→ YOUR INSTRUCTIONS:
Exact copy, no pictures: output all the records that follow.

(Records from a dataset)
####################
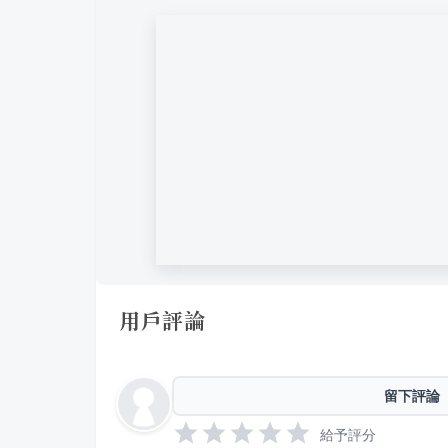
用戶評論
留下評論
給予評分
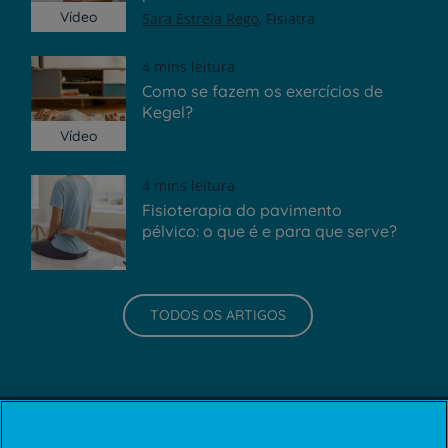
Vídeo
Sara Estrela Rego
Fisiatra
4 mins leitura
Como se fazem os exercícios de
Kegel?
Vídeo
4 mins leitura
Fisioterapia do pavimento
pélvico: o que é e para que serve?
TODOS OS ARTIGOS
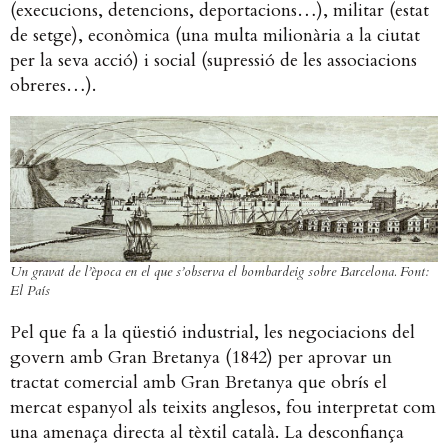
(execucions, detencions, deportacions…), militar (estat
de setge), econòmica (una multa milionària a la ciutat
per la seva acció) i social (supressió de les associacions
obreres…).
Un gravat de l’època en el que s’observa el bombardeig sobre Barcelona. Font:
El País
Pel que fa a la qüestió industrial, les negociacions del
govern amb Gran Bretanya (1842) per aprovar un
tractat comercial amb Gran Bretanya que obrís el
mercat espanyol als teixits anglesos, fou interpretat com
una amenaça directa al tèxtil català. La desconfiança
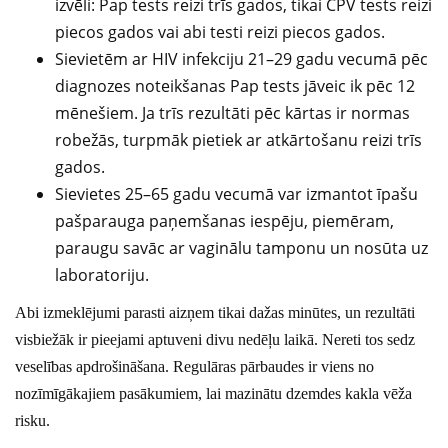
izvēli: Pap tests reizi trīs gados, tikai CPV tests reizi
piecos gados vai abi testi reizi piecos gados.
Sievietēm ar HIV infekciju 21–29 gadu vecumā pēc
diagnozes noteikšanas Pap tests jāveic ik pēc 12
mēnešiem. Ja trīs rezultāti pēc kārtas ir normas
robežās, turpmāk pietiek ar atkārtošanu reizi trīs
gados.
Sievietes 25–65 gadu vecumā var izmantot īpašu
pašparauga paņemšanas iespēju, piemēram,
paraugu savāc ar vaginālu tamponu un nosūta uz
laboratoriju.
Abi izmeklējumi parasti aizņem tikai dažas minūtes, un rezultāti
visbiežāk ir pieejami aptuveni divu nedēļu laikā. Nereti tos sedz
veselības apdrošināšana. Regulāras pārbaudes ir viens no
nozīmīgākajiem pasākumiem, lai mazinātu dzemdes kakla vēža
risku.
####################
→ SOLVED EXERCISE:
用戶評論
留下評論
給予評分
Vídeo
Sara Estrela Rego
Fisiatra
4 mins leitura
Como se fazem os exercícios de
Kegel?
Vídeo
4 mins leitura
Fisioterapia do pavimento
pélvico: o que é e para que serve?
TODOS OS ARTIGOS
(execucions, detencions, deportacions…), militar (estat
de setge), econòmica (una multa milionària a la ciutat
per la seva acció) i social (supressió de les associacions
obreres…).
Un gravat de l’època en el que s’observa el bombardeig sobre Barcelona. Font:
El País
Pel que fa a la qüestió industrial, les negociacions del
govern amb Gran Bretanya (1842) per aprovar un
tractat comercial amb Gran Bretanya que obrís el
mercat espanyol als teixits anglesos, fou interpretat com
una amenaça directa al tèxtil català. La desconfiança
izvēli: Pap tests reizi trīs gados, tikai CPV tests reizi
piecos gados vai abi testi reizi piecos gados.
Sievietēm ar HIV infekciju 21–29 gadu vecumā pēc
diagnozes noteikšanas Pap tests jāveic ik pēc 12
mēnešiem. Ja trīs rezultāti pēc kārtas ir normas
robežās, turpmāk pietiek ar atkārtošanu reizi trīs
gados.
Sievietes 25–65 gadu vecumā var izmantot īpašu
pašparauga paņemšanas iespēju, piemēram,
paraugu savāc ar vaginālu tamponu un nosūta uz
laboratoriju.
Abi izmeklējumi parasti aizņem tikai dažas minūtes, un rezultāti
visbiežāk ir pieejami aptuveni divu nedēļu laikā. Nereti tos sedz
veselības apdrošināšana. Regulāras pārbaudes ir viens no
nozīmīgākajiem pasākumiem, lai mazinātu dzemdes kakla vēža
risku.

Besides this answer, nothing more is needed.